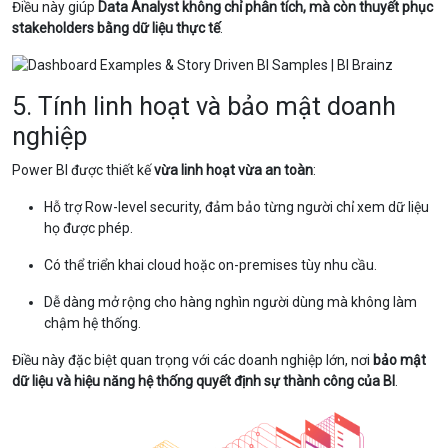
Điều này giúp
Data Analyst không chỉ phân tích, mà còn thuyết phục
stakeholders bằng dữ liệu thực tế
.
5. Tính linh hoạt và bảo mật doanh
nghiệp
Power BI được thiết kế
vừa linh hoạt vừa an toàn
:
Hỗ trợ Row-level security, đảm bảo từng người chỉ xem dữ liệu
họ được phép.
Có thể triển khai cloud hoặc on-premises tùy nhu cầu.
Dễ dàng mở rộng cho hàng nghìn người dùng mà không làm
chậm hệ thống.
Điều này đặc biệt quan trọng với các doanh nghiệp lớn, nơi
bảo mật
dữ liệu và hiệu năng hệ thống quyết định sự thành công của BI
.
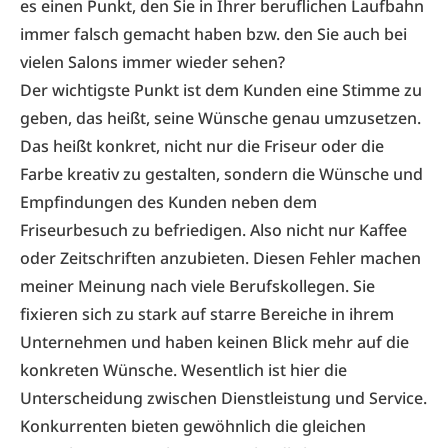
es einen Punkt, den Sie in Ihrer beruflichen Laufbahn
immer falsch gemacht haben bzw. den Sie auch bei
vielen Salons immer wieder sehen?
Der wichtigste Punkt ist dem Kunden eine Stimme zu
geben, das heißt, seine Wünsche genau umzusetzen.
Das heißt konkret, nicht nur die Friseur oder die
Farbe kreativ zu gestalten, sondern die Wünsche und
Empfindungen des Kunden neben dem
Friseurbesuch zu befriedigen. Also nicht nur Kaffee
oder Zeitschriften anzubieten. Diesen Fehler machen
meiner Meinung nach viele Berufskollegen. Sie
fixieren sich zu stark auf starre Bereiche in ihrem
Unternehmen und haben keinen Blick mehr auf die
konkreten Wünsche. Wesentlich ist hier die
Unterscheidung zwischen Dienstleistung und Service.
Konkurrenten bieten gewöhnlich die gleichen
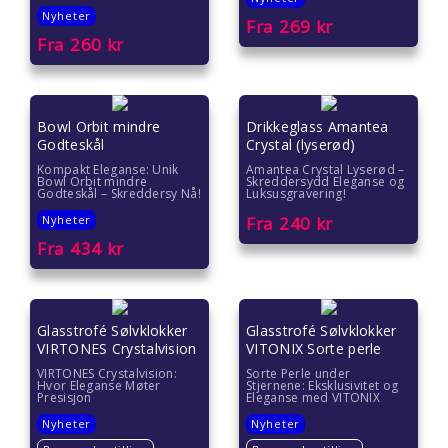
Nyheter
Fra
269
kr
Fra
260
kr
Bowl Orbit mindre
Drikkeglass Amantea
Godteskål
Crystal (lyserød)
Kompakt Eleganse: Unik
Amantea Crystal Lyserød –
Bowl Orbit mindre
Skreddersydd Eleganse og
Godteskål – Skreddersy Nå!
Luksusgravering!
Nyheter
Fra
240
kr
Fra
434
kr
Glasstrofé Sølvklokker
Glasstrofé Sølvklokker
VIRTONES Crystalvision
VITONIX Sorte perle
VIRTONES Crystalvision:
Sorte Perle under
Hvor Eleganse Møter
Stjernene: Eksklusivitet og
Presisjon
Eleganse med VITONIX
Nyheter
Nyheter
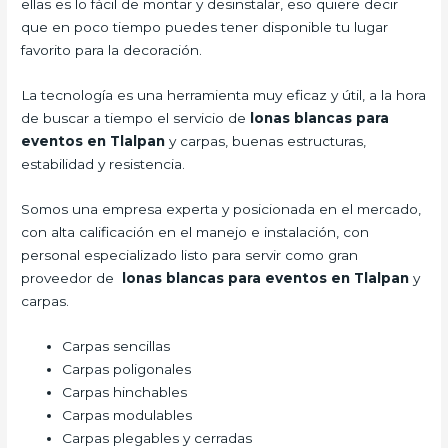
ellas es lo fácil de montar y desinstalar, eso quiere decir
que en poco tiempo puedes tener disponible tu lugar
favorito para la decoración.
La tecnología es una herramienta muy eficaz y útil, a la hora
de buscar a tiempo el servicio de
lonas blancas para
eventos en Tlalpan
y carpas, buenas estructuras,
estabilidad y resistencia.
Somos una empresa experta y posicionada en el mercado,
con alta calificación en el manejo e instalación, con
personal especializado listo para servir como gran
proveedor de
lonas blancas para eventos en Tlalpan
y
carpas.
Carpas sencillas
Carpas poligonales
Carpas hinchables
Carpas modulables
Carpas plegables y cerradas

──────────────────────────────

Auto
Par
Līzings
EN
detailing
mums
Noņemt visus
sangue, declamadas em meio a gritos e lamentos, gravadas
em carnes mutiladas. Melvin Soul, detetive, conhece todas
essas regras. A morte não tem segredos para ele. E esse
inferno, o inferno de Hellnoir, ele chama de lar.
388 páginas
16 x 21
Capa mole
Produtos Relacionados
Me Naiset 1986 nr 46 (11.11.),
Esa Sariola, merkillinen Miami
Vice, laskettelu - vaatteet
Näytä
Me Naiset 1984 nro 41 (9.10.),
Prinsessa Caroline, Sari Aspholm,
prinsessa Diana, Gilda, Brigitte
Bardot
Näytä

──────────────────────────────

INSTRUCTIONS TO FOLLOW:
One number should be returned: how many lines in the records contain the word "Punkt".

TASK RESULT:
2